# ASUS P5K IDE-problem.



## ThomasB (Feb 4, 2008)

I just upgraded my computer with a Asus P5K motherboard and Intel Duo 2.66 ghz.

The problem is that I can't get it to find my IDE DVD's. They don't show up in Windows and I can't find them in BIOS. Have tried different IDE-cables, and also just connecting one of the drives, still no result. So, is there anything else that I can try? As I understand there are a lot of problems with this board and IDE-devices. But I'm not really in the mood to run of and buy SATA DVD's.

Thankful for help, and if you need more info let me know.


----------



## dai (Jul 2, 2004)

is this a plain P5K m/b
check the drive is jumpered as master
check the ide is enabled in the bios
you have run the m/b setup disk
click on the ide listing in the device manager and see if it lists a problem


----------



## ThomasB (Feb 4, 2008)

Yes, it's a plain P5K board. And I have checked that the drives are set as masters, even tried cable select. 
And where exactly do I enable IDE in bios? Can't find it anywhere and no clue from the instructions either. 

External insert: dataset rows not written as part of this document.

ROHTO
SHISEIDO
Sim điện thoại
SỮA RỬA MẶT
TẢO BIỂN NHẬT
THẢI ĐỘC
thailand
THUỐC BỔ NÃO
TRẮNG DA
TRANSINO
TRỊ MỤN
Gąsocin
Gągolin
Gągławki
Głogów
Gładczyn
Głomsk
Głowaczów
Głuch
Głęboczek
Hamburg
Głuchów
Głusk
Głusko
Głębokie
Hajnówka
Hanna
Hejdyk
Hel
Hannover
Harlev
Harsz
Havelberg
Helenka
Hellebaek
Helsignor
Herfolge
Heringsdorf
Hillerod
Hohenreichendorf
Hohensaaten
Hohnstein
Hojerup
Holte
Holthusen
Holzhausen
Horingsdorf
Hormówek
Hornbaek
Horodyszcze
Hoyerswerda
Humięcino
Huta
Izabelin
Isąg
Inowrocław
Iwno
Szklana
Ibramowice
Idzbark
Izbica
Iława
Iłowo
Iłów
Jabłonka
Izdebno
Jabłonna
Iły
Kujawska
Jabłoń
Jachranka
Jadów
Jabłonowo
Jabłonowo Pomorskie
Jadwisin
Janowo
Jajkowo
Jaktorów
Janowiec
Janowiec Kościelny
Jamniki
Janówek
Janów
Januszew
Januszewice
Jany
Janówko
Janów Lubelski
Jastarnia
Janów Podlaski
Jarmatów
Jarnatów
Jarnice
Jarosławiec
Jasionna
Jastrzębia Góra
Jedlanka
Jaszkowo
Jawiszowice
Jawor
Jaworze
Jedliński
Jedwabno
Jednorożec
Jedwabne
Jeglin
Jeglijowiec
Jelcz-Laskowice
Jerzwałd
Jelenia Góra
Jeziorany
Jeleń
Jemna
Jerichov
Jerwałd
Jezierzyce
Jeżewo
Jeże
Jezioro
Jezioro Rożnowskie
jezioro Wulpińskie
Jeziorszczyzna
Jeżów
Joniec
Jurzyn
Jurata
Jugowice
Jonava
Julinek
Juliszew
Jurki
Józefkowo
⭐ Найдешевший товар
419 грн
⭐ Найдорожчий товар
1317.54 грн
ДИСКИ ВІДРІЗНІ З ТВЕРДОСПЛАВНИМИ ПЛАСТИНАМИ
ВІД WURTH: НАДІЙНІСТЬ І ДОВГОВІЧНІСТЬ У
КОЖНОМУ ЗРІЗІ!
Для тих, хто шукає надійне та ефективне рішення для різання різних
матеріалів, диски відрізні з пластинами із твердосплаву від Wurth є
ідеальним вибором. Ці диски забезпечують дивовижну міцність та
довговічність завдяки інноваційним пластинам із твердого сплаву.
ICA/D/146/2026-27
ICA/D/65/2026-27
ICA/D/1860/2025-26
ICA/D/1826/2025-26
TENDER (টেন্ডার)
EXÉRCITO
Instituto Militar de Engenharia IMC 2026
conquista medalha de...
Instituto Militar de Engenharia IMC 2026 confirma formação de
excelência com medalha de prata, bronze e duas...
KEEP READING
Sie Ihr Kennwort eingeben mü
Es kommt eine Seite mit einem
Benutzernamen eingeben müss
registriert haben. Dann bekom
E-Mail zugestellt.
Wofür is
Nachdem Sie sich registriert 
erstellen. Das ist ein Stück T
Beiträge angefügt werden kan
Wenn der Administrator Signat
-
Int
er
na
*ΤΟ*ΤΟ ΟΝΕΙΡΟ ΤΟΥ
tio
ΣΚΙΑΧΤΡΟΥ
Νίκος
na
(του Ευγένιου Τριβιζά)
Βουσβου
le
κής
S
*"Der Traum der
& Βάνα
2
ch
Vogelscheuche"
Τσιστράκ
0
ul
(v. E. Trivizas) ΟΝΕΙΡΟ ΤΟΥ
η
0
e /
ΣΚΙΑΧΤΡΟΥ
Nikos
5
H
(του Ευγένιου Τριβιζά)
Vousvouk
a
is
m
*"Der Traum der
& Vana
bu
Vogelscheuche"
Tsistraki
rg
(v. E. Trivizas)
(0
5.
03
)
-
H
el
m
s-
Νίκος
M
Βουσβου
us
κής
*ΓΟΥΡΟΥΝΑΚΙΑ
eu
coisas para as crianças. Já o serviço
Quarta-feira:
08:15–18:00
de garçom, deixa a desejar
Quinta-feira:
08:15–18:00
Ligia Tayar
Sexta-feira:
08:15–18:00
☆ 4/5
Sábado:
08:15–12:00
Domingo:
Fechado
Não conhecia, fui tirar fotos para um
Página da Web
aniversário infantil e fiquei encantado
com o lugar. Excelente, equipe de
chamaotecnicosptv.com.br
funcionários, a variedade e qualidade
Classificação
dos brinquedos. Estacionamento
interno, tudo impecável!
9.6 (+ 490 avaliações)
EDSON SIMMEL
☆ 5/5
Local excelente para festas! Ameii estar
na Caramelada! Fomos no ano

And I can't run the m/b set up disk, because the DVD isn't reconised by the computer. 

No ide-faults listed in the device manager.


----------



## dai (Jul 2, 2004)

in the bios if it is set to auto detect change it to cdrom


----------



## ThomasB (Feb 4, 2008)

dai said:


> in the bios if it is set to auto detect change it to cdrom


As I said, where in the bios do I find these settings? The only ones I find regards SATA-drives, nothing for IDE.

And while I'm at it I should mention that I can't get the onboard LAN to work either...


----------



## dai (Jul 2, 2004)

recheck the jumpers on the drives
for onboard lan go into the advaced page and onboard devices config and enable it
check pnp enabled
check what you can see listed in the boot order


----------



## Amrish (May 6, 2005)

you will have to enable jmicron ide controller in deviced in the bios


----------